======== PROVIDED RECORDS
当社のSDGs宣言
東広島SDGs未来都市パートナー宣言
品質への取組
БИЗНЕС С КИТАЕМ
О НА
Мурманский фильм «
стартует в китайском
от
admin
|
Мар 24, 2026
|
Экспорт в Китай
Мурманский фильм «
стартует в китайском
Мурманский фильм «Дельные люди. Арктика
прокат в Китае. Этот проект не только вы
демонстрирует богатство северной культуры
================
* _WHAT YOU NEED TO DO_
In the listing above, find the line with "прокат в Китае. Этот проект не только вы" and set down that line and all after it exactly, through the final line.

* _COMPLETED EXERCISE_
прокат в Китае. Этот проект не только вы
демонстрирует богатство северной культуры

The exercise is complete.